Exercise: This exercise calls for every line of the data below with the string "Breva" in it.
==== Records for the task
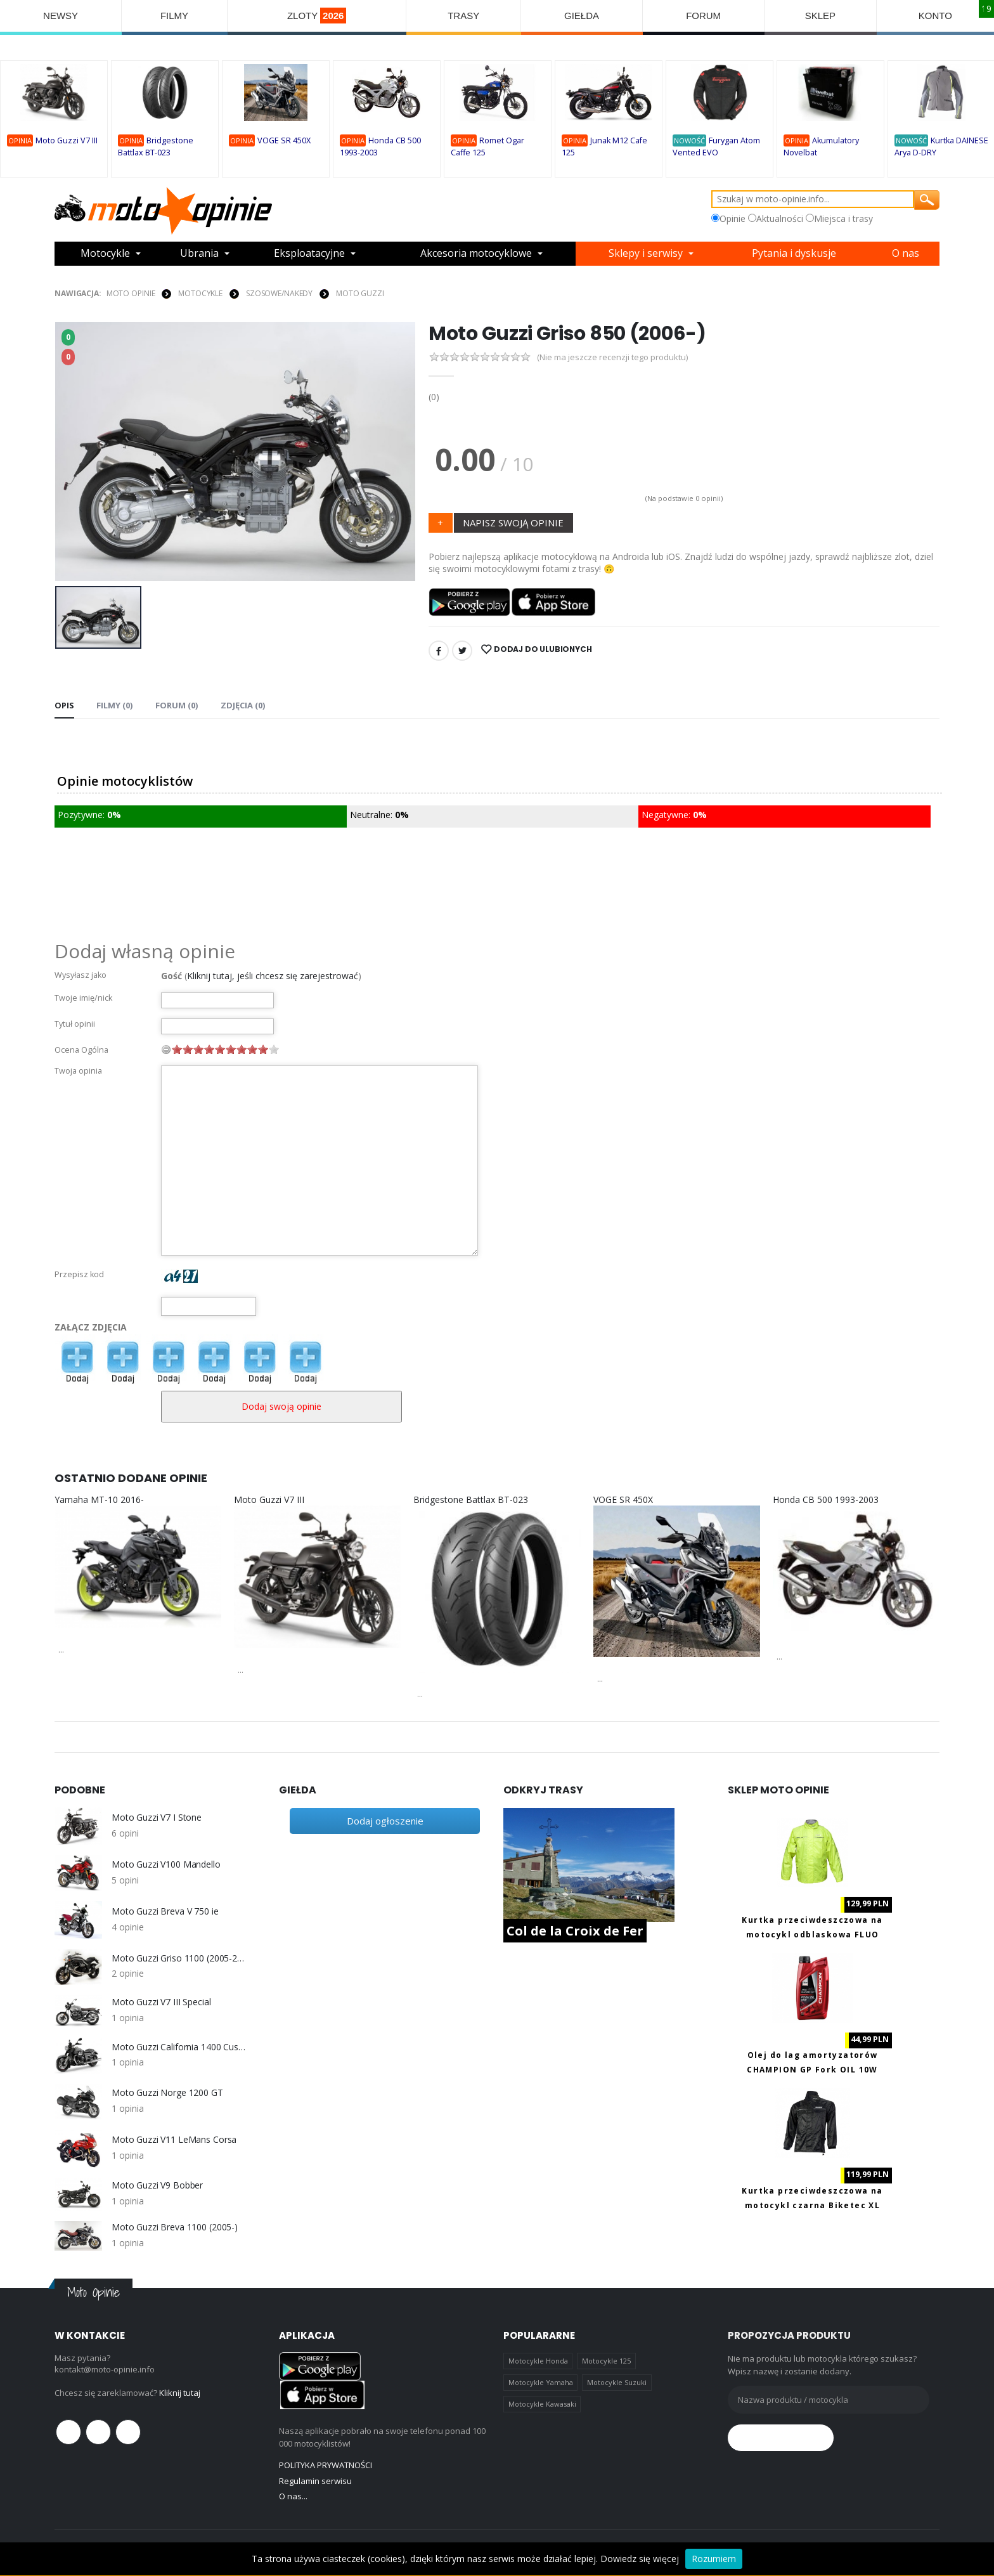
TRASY (463, 15)
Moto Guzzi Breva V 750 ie (165, 1911)
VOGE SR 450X (284, 140)
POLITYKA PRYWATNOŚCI (325, 2465)
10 (274, 1049)
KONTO (935, 15)
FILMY (174, 15)
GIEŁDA (581, 15)
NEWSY (60, 15)
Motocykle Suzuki (617, 2382)
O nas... (293, 2496)
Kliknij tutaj (179, 2392)
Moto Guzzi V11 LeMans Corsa (174, 2140)
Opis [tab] (64, 705)
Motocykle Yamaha (540, 2382)
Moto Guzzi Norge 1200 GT (167, 2092)
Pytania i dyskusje (794, 254)
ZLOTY (317, 15)
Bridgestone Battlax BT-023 (470, 1499)
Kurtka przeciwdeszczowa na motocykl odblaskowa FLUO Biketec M (812, 1935)
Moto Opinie (130, 293)
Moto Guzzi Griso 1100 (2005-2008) (179, 1958)
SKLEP (820, 15)
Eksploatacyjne (309, 254)
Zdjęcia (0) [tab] (241, 705)
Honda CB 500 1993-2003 (826, 1499)
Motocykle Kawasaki (542, 2404)
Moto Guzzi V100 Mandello (166, 1864)
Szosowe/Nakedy (279, 293)
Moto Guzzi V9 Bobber (157, 2185)
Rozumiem (714, 2559)
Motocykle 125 (606, 2360)
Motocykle (105, 254)
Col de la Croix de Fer (575, 1930)
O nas (905, 254)
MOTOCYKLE (200, 293)
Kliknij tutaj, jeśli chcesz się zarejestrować (272, 976)
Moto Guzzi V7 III (67, 140)
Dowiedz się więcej (639, 2559)
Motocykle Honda (538, 2360)
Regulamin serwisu (315, 2481)
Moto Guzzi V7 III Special (161, 2002)
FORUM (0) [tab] (176, 705)
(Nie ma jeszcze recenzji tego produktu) (612, 357)
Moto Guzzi (360, 293)
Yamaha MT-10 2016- (99, 1499)
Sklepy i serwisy (646, 254)
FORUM (703, 15)
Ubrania (199, 254)
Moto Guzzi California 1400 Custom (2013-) (179, 2047)
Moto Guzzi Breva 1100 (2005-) (175, 2227)
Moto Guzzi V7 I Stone (157, 1817)
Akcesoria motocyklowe (476, 254)
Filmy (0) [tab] (114, 705)
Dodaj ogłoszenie (385, 1820)
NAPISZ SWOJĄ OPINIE (513, 522)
========
Result of the task:
Moto Guzzi Breva V 750 ie (165, 1911)
Moto Guzzi Breva 1100 (2005-) (175, 2227)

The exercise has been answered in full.